- _YOUR ASSIGNMENT_: Each line of the records needs to be written out exactly, with any image left out.

- _DATASET CONTENT_:
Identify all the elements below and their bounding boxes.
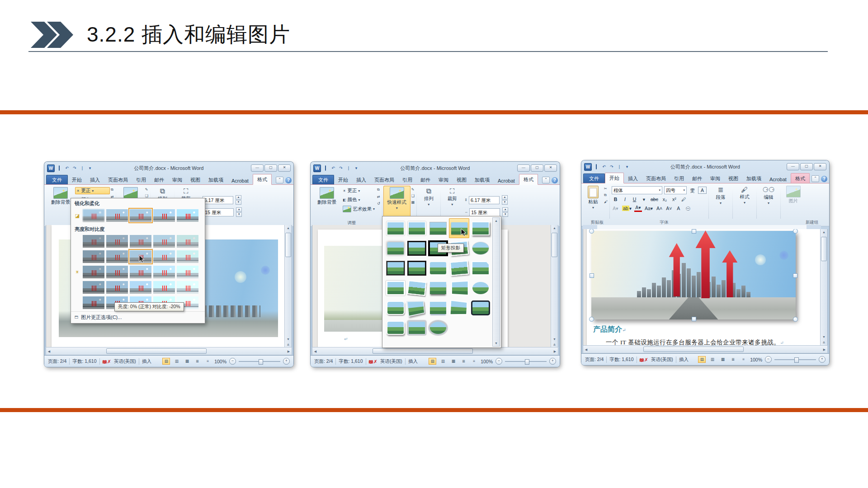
tab-ribbon-2[interactable]: 插入: [352, 175, 370, 185]
tab-ribbon-10[interactable]: 格式: [519, 174, 538, 185]
brightness-contrast-thumb[interactable]: [83, 235, 104, 248]
resize-handle-sw[interactable]: [589, 317, 594, 322]
spellcheck-icon[interactable]: 📖︎✗: [640, 357, 648, 362]
underline-options-icon[interactable]: ▾: [640, 196, 648, 202]
scroll-right-icon[interactable]: ▶: [821, 347, 827, 352]
minimize-ribbon-icon[interactable]: ⌃: [811, 175, 819, 182]
cut-icon[interactable]: ✂: [604, 187, 608, 191]
horizontal-scrollbar[interactable]: ◀ ▶: [312, 347, 558, 355]
brightness-contrast-thumb[interactable]: [106, 281, 128, 294]
picture-style-dark-rounded[interactable]: [470, 298, 491, 318]
superscript-button[interactable]: x²: [670, 196, 678, 202]
picture-style-thin-frame[interactable]: [428, 218, 448, 238]
status-word-count[interactable]: 字数: 1,610: [339, 358, 363, 365]
scroll-left-icon[interactable]: ◀: [46, 348, 52, 354]
help-icon[interactable]: ?: [552, 177, 558, 183]
tab-file-0[interactable]: 文件: [583, 174, 605, 183]
scroll-left-icon[interactable]: ◀: [583, 347, 589, 352]
gallery-scroll-down-icon[interactable]: ▼: [493, 340, 499, 346]
hscrollbar-thumb[interactable]: [643, 347, 744, 352]
gallery-scroll-up-icon[interactable]: ▲: [493, 218, 499, 224]
tab-ribbon-8[interactable]: 加载项: [204, 175, 227, 185]
minimize-button[interactable]: —: [517, 164, 530, 172]
zoom-level[interactable]: 100%: [481, 359, 493, 364]
selected-picture[interactable]: [591, 231, 796, 319]
resize-handle-e[interactable]: [793, 273, 797, 278]
web-layout-view-icon[interactable]: ▦: [449, 358, 457, 365]
status-language[interactable]: 英语(美国): [380, 358, 402, 365]
status-page[interactable]: 页面: 2/4: [585, 357, 604, 363]
brightness-contrast-thumb[interactable]: [153, 266, 175, 278]
picture-style-bottom-shadow[interactable]: [428, 278, 448, 298]
sharpen-thumb[interactable]: [106, 209, 128, 222]
scrollbar-thumb[interactable]: [821, 237, 827, 261]
horizontal-scrollbar[interactable]: ◀ ▶: [46, 347, 292, 355]
window-titlebar[interactable]: W ↶ ↷ | ▾ 公司简介.docx - Microsoft Word — ▢…: [44, 162, 293, 174]
picture-style-drop-shadow[interactable]: [470, 218, 491, 238]
picture-style-white-frame[interactable]: [385, 278, 406, 298]
brightness-contrast-thumb[interactable]: [83, 250, 104, 263]
paragraph-button[interactable]: ≣ 段落▾: [710, 184, 731, 226]
close-button[interactable]: ✕: [278, 164, 291, 172]
word-window-quick-styles[interactable]: W ↶ ↷ | ▾ 公司简介.docx - Microsoft Word — ▢…: [311, 162, 560, 367]
brightness-contrast-thumb[interactable]: [177, 250, 198, 263]
print-layout-view-icon[interactable]: ▤: [162, 358, 170, 365]
tab-ribbon-6[interactable]: 审阅: [706, 174, 724, 183]
brightness-contrast-thumb[interactable]: [177, 281, 198, 294]
picture-style-black-thin-frame[interactable]: [385, 258, 406, 278]
picture-style-metal-frame[interactable]: [406, 318, 427, 338]
change-picture-icon[interactable]: ⇄: [377, 195, 380, 199]
picture-border-icon[interactable]: ✎: [411, 188, 415, 192]
grow-font-button[interactable]: A˄: [656, 205, 663, 211]
picture-corrections-options-item[interactable]: 🗔︎ 图片更正选项(C)...: [71, 311, 205, 323]
web-layout-view-icon[interactable]: ▦: [719, 356, 726, 363]
italic-button[interactable]: I: [621, 196, 629, 202]
zoom-slider[interactable]: [505, 361, 547, 362]
brightness-contrast-thumb[interactable]: [83, 296, 104, 309]
spellcheck-icon[interactable]: 📖︎✗: [369, 359, 377, 364]
font-size-select[interactable]: 四号▾: [664, 186, 687, 194]
hscrollbar-thumb[interactable]: [106, 348, 207, 354]
minimize-button[interactable]: —: [251, 164, 264, 172]
picture-style-snip-corner[interactable]: [470, 258, 491, 278]
shape-height-input[interactable]: 6.17 厘米: [203, 196, 233, 204]
sharpen-thumb[interactable]: [83, 209, 104, 222]
picture-style-simple-frame[interactable]: [406, 218, 427, 238]
scrollbar-thumb[interactable]: [285, 233, 291, 257]
print-layout-view-icon[interactable]: ▤: [698, 356, 706, 363]
sharpen-thumb[interactable]: [130, 209, 151, 222]
zoom-level[interactable]: 100%: [214, 359, 226, 364]
tab-ribbon-2[interactable]: 插入: [624, 174, 642, 183]
brightness-contrast-thumb[interactable]: [153, 235, 175, 248]
draft-view-icon[interactable]: ≡: [204, 358, 212, 365]
picture-style-metal-oval[interactable]: [428, 318, 448, 338]
brightness-contrast-thumb[interactable]: [83, 266, 104, 278]
brightness-contrast-thumb[interactable]: [130, 266, 151, 278]
outline-view-icon[interactable]: ≣: [193, 358, 201, 365]
zoom-out-button[interactable]: −: [229, 358, 236, 365]
compress-picture-icon[interactable]: ⧉: [377, 188, 380, 192]
picture-style-oval-blur[interactable]: [470, 278, 491, 298]
pinyin-guide-button[interactable]: 雯: [689, 187, 696, 193]
picture-style-plain-selected[interactable]: [449, 218, 469, 238]
web-layout-view-icon[interactable]: ▦: [183, 358, 191, 365]
status-insert-mode[interactable]: 插入: [408, 358, 418, 365]
picture-style-rotated-white[interactable]: [449, 258, 469, 278]
height-spinner[interactable]: ▲▼: [502, 195, 508, 205]
character-border-button[interactable]: A: [698, 187, 707, 194]
tab-ribbon-4[interactable]: 引用: [398, 175, 416, 185]
brightness-contrast-thumb[interactable]: [130, 250, 151, 263]
underline-button[interactable]: U: [631, 196, 638, 202]
draft-view-icon[interactable]: ≡: [470, 358, 478, 365]
tab-ribbon-4[interactable]: 引用: [132, 175, 150, 185]
vertical-scrollbar[interactable]: ▲ ▼ ≛: [820, 229, 827, 346]
scroll-right-icon[interactable]: ▶: [286, 348, 292, 354]
sharpen-thumb[interactable]: [153, 209, 175, 222]
picture-style-perspective-right[interactable]: [449, 278, 469, 298]
fullscreen-reading-view-icon[interactable]: ▥: [173, 358, 180, 365]
tab-ribbon-2[interactable]: 插入: [86, 175, 104, 185]
tab-ribbon-5[interactable]: 邮件: [150, 175, 168, 185]
maximize-button[interactable]: ▢: [264, 164, 277, 172]
tab-ribbon-1[interactable]: 开始: [68, 175, 86, 185]
brightness-contrast-thumb[interactable]: [106, 266, 128, 278]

- _EXERCISE RESPONSE_:
Identify all the elements below and their bounding boxes.
tab-ribbon-2[interactable]: 插入: [352, 175, 370, 185]
tab-ribbon-10[interactable]: 格式: [519, 174, 538, 185]
brightness-contrast-thumb[interactable]: [83, 235, 104, 248]
resize-handle-sw[interactable]: [589, 317, 594, 322]
spellcheck-icon[interactable]: 📖︎✗: [640, 357, 648, 362]
underline-options-icon[interactable]: ▾: [640, 196, 648, 202]
scroll-right-icon[interactable]: ▶: [821, 347, 827, 352]
minimize-ribbon-icon[interactable]: ⌃: [811, 175, 819, 182]
cut-icon[interactable]: ✂: [604, 187, 608, 191]
horizontal-scrollbar[interactable]: ◀ ▶: [312, 347, 558, 355]
brightness-contrast-thumb[interactable]: [106, 281, 128, 294]
picture-style-dark-rounded[interactable]: [470, 298, 491, 318]
superscript-button[interactable]: x²: [670, 196, 678, 202]
picture-style-thin-frame[interactable]: [428, 218, 448, 238]
status-word-count[interactable]: 字数: 1,610: [339, 358, 363, 365]
scroll-left-icon[interactable]: ◀: [46, 348, 52, 354]
help-icon[interactable]: ?: [552, 177, 558, 183]
tab-file-0[interactable]: 文件: [583, 174, 605, 183]
scroll-left-icon[interactable]: ◀: [583, 347, 589, 352]
gallery-scroll-down-icon[interactable]: ▼: [493, 340, 499, 346]
hscrollbar-thumb[interactable]: [643, 347, 744, 352]
gallery-scroll-up-icon[interactable]: ▲: [493, 218, 499, 224]
tab-ribbon-8[interactable]: 加载项: [204, 175, 227, 185]
minimize-button[interactable]: —: [517, 164, 530, 172]
zoom-level[interactable]: 100%: [481, 359, 493, 364]
selected-picture[interactable]: [591, 231, 796, 319]
resize-handle-e[interactable]: [793, 273, 797, 278]
web-layout-view-icon[interactable]: ▦: [449, 358, 457, 365]
status-language[interactable]: 英语(美国): [380, 358, 402, 365]
status-page[interactable]: 页面: 2/4: [585, 357, 604, 363]
brightness-contrast-thumb[interactable]: [153, 266, 175, 278]
picture-style-bottom-shadow[interactable]: [428, 278, 448, 298]
sharpen-thumb[interactable]: [106, 209, 128, 222]
scrollbar-thumb[interactable]: [821, 237, 827, 261]
horizontal-scrollbar[interactable]: ◀ ▶: [46, 347, 292, 355]
window-titlebar[interactable]: W ↶ ↷ | ▾ 公司简介.docx - Microsoft Word — ▢…: [44, 162, 293, 174]
picture-style-drop-shadow[interactable]: [470, 218, 491, 238]
picture-style-white-frame[interactable]: [385, 278, 406, 298]
brightness-contrast-thumb[interactable]: [83, 250, 104, 263]
paragraph-button[interactable]: ≣ 段落▾: [710, 184, 731, 226]
close-button[interactable]: ✕: [278, 164, 291, 172]
word-window-quick-styles[interactable]: W ↶ ↷ | ▾ 公司简介.docx - Microsoft Word — ▢…: [311, 162, 560, 367]
brightness-contrast-thumb[interactable]: [177, 250, 198, 263]
print-layout-view-icon[interactable]: ▤: [162, 358, 170, 365]
tab-ribbon-6[interactable]: 审阅: [706, 174, 724, 183]
brightness-contrast-thumb[interactable]: [177, 281, 198, 294]
picture-style-black-thin-frame[interactable]: [385, 258, 406, 278]
picture-style-metal-frame[interactable]: [406, 318, 427, 338]
change-picture-icon[interactable]: ⇄: [377, 195, 380, 199]
picture-border-icon[interactable]: ✎: [411, 188, 415, 192]
grow-font-button[interactable]: A˄: [656, 205, 663, 211]
picture-corrections-options-item[interactable]: 🗔︎ 图片更正选项(C)...: [71, 311, 205, 323]
web-layout-view-icon[interactable]: ▦: [719, 356, 726, 363]
italic-button[interactable]: I: [621, 196, 629, 202]
zoom-slider[interactable]: [505, 361, 547, 362]
brightness-contrast-thumb[interactable]: [83, 296, 104, 309]
spellcheck-icon[interactable]: 📖︎✗: [369, 359, 377, 364]
font-size-select[interactable]: 四号▾: [664, 186, 687, 194]
hscrollbar-thumb[interactable]: [106, 348, 207, 354]
minimize-button[interactable]: —: [251, 164, 264, 172]
picture-style-snip-corner[interactable]: [470, 258, 491, 278]
shape-height-input[interactable]: 6.17 厘米: [203, 196, 233, 204]
sharpen-thumb[interactable]: [83, 209, 104, 222]
picture-style-simple-frame[interactable]: [406, 218, 427, 238]
scrollbar-thumb[interactable]: [285, 233, 291, 257]
print-layout-view-icon[interactable]: ▤: [698, 356, 706, 363]
sharpen-thumb[interactable]: [130, 209, 151, 222]
zoom-level[interactable]: 100%: [214, 359, 226, 364]
tab-ribbon-2[interactable]: 插入: [624, 174, 642, 183]
brightness-contrast-thumb[interactable]: [153, 235, 175, 248]
draft-view-icon[interactable]: ≡: [204, 358, 212, 365]
picture-style-metal-oval[interactable]: [428, 318, 448, 338]
brightness-contrast-thumb[interactable]: [83, 266, 104, 278]
brightness-contrast-thumb[interactable]: [130, 266, 151, 278]
outline-view-icon[interactable]: ≣: [193, 358, 201, 365]
zoom-out-button[interactable]: −: [229, 358, 236, 365]
compress-picture-icon[interactable]: ⧉: [377, 188, 380, 192]
picture-style-oval-blur[interactable]: [470, 278, 491, 298]
pinyin-guide-button[interactable]: 雯: [689, 187, 696, 193]
picture-style-plain-selected[interactable]: [449, 218, 469, 238]
web-layout-view-icon[interactable]: ▦: [183, 358, 191, 365]
status-insert-mode[interactable]: 插入: [408, 358, 418, 365]
picture-style-rotated-white[interactable]: [449, 258, 469, 278]
height-spinner[interactable]: ▲▼: [502, 195, 508, 205]
character-border-button[interactable]: A: [698, 187, 707, 194]
tab-ribbon-4[interactable]: 引用: [398, 175, 416, 185]
brightness-contrast-thumb[interactable]: [130, 250, 151, 263]
underline-button[interactable]: U: [631, 196, 638, 202]
draft-view-icon[interactable]: ≡: [470, 358, 478, 365]
tab-ribbon-4[interactable]: 引用: [132, 175, 150, 185]
vertical-scrollbar[interactable]: ▲ ▼ ≛: [820, 229, 827, 346]
scroll-right-icon[interactable]: ▶: [286, 348, 292, 354]
sharpen-thumb[interactable]: [153, 209, 175, 222]
picture-style-perspective-right[interactable]: [449, 278, 469, 298]
fullscreen-reading-view-icon[interactable]: ▥: [173, 358, 180, 365]
tab-ribbon-2[interactable]: 插入: [86, 175, 104, 185]
tab-ribbon-5[interactable]: 邮件: [150, 175, 168, 185]
maximize-button[interactable]: ▢: [264, 164, 277, 172]
tab-ribbon-1[interactable]: 开始: [68, 175, 86, 185]
brightness-contrast-thumb[interactable]: [106, 266, 128, 278]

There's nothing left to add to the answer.